**Task prompt:** Count the lines below that contain the word "目標の編集", and report only that number.
___ Recorded data
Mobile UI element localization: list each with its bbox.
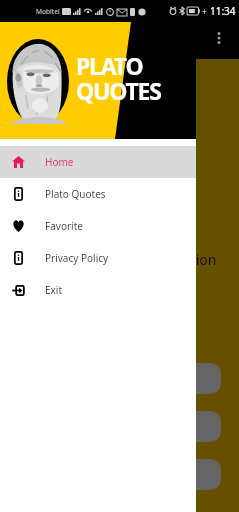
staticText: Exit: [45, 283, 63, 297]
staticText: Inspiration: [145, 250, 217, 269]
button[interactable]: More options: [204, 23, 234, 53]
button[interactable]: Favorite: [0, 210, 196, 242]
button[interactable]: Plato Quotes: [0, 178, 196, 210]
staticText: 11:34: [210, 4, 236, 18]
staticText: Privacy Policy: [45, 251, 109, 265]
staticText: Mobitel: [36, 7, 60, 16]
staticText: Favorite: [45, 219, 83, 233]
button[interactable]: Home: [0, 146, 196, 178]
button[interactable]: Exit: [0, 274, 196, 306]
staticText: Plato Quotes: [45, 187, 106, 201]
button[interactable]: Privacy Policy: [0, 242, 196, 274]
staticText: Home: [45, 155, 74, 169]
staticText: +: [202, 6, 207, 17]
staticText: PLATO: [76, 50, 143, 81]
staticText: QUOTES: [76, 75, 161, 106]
______
___ Recorded data
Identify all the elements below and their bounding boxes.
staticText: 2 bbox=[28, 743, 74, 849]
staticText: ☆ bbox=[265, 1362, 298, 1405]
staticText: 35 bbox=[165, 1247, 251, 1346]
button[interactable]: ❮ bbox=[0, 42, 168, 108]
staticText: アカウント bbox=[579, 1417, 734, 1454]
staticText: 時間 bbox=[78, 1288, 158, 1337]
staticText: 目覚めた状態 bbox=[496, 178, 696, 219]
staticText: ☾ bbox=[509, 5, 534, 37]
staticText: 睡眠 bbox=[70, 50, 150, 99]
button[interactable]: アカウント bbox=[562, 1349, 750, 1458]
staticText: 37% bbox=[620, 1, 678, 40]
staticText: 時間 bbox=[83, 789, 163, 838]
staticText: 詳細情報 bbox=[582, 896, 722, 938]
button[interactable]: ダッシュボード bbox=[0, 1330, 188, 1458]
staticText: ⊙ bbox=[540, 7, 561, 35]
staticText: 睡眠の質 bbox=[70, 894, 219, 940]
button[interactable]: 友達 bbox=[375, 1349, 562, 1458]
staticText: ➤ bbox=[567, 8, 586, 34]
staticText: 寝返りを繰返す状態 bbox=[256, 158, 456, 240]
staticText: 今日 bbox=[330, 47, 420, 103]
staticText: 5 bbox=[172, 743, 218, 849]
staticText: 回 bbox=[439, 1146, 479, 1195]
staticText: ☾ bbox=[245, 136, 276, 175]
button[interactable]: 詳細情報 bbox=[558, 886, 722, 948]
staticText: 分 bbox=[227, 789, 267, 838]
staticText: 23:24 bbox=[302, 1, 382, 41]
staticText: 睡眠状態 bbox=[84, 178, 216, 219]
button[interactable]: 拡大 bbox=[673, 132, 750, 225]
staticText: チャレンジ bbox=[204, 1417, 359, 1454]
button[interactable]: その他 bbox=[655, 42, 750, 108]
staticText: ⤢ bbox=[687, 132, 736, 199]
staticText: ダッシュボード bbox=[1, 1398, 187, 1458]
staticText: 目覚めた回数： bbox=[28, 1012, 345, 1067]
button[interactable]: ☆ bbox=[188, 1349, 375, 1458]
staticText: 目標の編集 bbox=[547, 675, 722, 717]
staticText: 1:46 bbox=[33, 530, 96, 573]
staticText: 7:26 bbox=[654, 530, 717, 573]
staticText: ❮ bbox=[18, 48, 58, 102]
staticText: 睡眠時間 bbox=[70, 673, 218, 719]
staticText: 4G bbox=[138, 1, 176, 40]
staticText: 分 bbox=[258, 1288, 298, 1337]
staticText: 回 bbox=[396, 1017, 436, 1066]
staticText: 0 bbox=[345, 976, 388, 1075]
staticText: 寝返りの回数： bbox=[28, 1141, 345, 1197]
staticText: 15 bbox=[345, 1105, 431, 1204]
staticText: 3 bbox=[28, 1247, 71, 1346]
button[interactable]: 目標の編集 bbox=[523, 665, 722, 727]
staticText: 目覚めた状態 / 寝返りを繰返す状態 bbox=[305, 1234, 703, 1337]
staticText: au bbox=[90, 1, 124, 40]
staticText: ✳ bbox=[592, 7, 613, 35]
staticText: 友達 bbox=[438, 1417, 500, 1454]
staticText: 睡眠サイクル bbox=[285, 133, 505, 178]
______
**Written answer:** 2